Vineyard’s Mayor Julie Fullmer was an up-and-coming political figure in one of the fastest growing communities in the U.S. Her city was nestled on the eastern shore of Utah Lake, and her constituents had more to gain or lose regarding the lake than almost anyone else. She had a longstanding relationship with LRS and had even hired their lobbyist Jeff Hartley to represent Vineyard. Mayor Fullmer believed that the island project could be very beneficial to Vineyard, the lake, and the whole county. Consequently, she wrote a letter committing $5 million of city funds to support LRS’ 2020 application for a large federal loan. LRS was seeking nearly a billion dollars from the EPA to start construction on the islands. Mayor Fullmer and many other elected officials saw this as savvy business move that could accelerate what they viewed as an innovative public-private partnership.

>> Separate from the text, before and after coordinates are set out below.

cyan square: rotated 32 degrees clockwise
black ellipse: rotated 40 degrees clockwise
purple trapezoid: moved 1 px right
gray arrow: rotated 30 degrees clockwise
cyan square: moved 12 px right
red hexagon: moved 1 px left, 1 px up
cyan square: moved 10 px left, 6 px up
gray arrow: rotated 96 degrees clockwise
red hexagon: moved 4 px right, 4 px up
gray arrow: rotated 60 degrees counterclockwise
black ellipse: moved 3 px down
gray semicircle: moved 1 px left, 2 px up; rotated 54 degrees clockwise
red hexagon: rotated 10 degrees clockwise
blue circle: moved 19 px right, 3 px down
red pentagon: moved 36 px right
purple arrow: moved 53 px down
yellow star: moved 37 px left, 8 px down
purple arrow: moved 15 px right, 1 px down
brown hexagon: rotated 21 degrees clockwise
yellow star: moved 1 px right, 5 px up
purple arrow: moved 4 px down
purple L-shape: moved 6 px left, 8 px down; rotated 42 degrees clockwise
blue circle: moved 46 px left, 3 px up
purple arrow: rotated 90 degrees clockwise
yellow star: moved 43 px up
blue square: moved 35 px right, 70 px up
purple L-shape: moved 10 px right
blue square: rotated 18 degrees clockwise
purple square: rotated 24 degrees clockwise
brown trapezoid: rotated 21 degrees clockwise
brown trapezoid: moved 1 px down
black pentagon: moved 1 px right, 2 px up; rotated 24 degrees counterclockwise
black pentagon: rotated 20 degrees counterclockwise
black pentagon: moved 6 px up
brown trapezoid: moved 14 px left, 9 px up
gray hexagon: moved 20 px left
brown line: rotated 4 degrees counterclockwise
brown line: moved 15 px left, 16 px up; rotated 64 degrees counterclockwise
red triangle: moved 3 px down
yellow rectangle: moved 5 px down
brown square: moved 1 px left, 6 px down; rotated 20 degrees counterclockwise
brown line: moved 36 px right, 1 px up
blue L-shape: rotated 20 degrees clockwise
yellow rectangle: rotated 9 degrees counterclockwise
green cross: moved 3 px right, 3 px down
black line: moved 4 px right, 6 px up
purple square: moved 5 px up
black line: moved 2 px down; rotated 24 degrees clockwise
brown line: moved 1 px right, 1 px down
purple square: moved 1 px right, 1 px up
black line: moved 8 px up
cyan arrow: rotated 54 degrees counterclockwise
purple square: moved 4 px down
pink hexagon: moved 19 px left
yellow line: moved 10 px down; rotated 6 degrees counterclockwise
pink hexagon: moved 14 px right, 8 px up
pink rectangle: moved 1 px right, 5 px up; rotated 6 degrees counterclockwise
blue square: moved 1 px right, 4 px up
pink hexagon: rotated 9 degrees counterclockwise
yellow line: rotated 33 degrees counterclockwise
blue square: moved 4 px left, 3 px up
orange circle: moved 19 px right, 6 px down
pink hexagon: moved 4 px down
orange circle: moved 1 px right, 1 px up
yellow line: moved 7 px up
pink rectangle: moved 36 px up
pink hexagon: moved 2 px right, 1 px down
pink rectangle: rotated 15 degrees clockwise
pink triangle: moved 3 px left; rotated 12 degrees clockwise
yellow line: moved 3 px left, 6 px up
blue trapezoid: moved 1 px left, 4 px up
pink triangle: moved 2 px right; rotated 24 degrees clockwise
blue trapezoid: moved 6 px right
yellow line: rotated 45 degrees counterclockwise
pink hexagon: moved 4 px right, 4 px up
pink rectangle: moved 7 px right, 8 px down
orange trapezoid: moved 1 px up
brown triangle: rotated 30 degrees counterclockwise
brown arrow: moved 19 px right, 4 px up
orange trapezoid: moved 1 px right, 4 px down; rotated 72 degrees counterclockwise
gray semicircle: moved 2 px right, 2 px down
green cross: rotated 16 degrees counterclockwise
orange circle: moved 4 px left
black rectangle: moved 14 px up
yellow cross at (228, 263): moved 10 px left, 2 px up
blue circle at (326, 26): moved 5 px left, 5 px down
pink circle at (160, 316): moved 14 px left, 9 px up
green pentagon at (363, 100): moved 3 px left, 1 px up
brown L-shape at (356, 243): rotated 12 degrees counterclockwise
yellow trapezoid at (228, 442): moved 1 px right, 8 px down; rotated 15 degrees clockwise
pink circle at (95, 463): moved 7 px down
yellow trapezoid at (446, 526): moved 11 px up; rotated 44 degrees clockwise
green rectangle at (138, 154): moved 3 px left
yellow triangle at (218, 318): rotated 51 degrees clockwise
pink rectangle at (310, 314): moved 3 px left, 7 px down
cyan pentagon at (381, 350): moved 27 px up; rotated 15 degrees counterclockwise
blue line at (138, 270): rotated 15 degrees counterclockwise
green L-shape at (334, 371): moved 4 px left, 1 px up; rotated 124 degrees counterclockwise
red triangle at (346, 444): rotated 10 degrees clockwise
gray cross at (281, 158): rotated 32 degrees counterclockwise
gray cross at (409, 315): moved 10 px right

The news about Mayor Fullmer’s financial support for LRS had just come out during the battle over the Utah Lake Commission. This created a stark contrast between conservative lake management on Mayor Kaufusi’s side and transformative lake management on Mayor Fullmer’s. It wasn’t at all clear which vision would carry the day. Indeed, just a few months later, May Fullmer won control of the newly create Utah Lake Authority—a kind of Utah Lake Commission version 2.0 with more funding and power.